O título não é de minha autoria. É de um editorial de Reinaldo Azevedo, publicado pela Folha de São Paulo no último dia 10 de janeiro. O texto traz uma reflexão sobre a violência letal no Brasil e a crise do sistema carcerário maranhense. A imprensa tem falado dela nas últimas semanas. Membros de duas facções disputam o controle do presídio de Pedrinhas, em São Luis, capital do Maranhão.
As imagens divulgadas pelos meios de comunicação estimulam um misto de horror e de indignação. Corpos de presos assassinados pelos próprios colegas com requintes de crueldade, cabeças cortadas e expostas como troféus, denúncias de abusos supostamente cometidos por agentes públicos, relatos de estupros contra familiares dos internos são alguns dos ingredientes de uma crise que já se arrasta há muito tempo e que em pouco mais de um ano provocou o assassinato de 62 internos. E como se não bastasse, a barbárie, até então consumada entre as quatro paredes do presídio, agora ganhou as ruas de São Luis. Nos últimos dias, vários ônibus foram incendiados e uma menina de oito anos morreu queimada.
Situações como essas não são uma novidade para os brasileiros. Cenários parecidos já foram vistos em outros estados. O Espírito Santo viveu algo semelhante alguns anos atrás. As chances de novas réplicas não são tão remotas, haja vista o crescimento dos índices de violência, a situação caótica do sistema penitenciário brasileiro, o aumento vertiginoso da população carcerária, o fortalecimento do crime organizado, a omissão das instituições ou, em alguns casos, a conivência de alguns seus representantes com as organizações criminosas que mandam e desmandam nos presídios e desde os presídios.
Rasgar as vestes e gritar ao escândalo diante dos crimes nas cadeias de São Luis é, a dizer pouco, uma hipocrisia. O que está acontecendo no Maranhão era previsível. Inclusive, situações parecidas podem se repetir em outros locais. Organizações de Direitos Humanos e agentes de Pastoral há tempo vem alertando sobre esses riscos, sobretudo ao denunciarem a estratégia do crime organizado que, apesar da propaganda oficial que declara seu enfraquecimento, está cada vez mais forte dentro e fora dos presídios. Boa parte do sistema carcerário está sob o controle do crime organizado. Os presídios, como também as periferias, estão se tornando suas bases estratégicas para desestabilizar o estado de direito e aterrorizar a sociedade com o objetivo de continuar suas atividades criminosas.

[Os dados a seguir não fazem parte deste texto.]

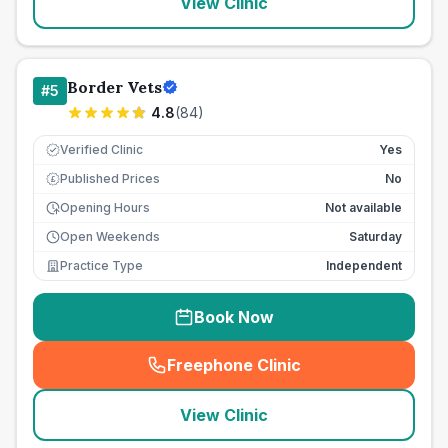
View Clinic
Border Vets
#
5
4.8
(
84
)
Verified Clinic
Yes
Published Prices
No
£
Opening Hours
Not available
Open Weekends
Saturday
Practice Type
Independent
Book Now
Freephone Clinic
(
seo_lab_card_freephone
)
View Clinic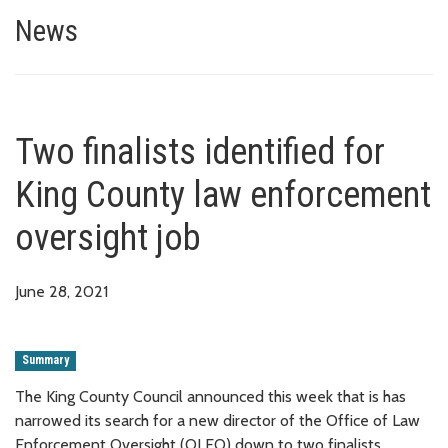
Two finalists identified for Ki
News
Two finalists identified for
King County law enforcement
oversight job
June 28, 2021
Summary
The King County Council announced this week that is has
narrowed its search for a new director of the Office of Law
Enforcement Oversight (OLEO) down to two finalists.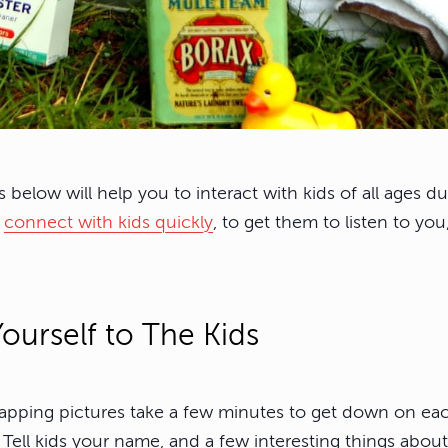
ps below will help you to interact with kids of all ages 
o
connect with kids quickly
, to get them to listen to yo
ourself to The Kids
napping pictures take a few minutes to get down on each
 Tell kids your name, and a few interesting things abou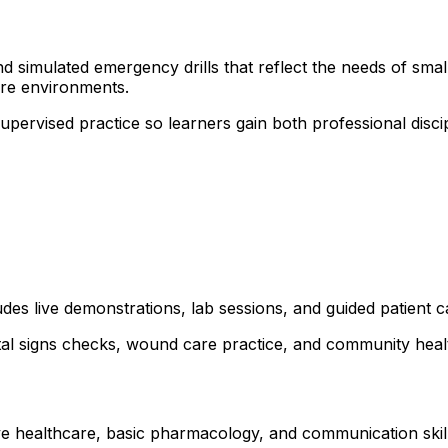
 simulated emergency drills that reflect the needs of small 
are environments.
 supervised practice so learners gain both professional dis
udes live demonstrations, lab sessions, and guided patient c
ital signs checks, wound care practice, and community healt
e healthcare, basic pharmacology, and communication skills. 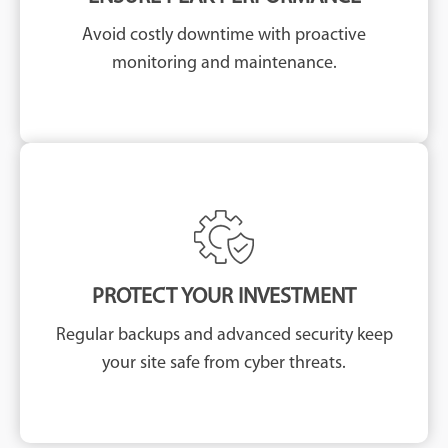
Avoid costly downtime with proactive
monitoring and maintenance.
PROTECT YOUR INVESTMENT
Regular backups and advanced security keep
your site safe from cyber threats.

O crime organizado está criando um estado paralelo dentro do Estado. Trata-se de um estado com cara de ditadura, que impõe a lei do mais forte através do alto poder de fogo e da habilidade em seduzir mão de obra barata entre fileiras de adolescentes e jovens condenados à invisibilidade e sem acesso aos direitos fundamentais.
O caos de São Luis, mesmo com toda a sua gravidade, é só uma “pedrinha”, um fragmento de pedras maiores que se desprendem de um sistema estruturalmente violento e esmagador da vida e da dignidade humana.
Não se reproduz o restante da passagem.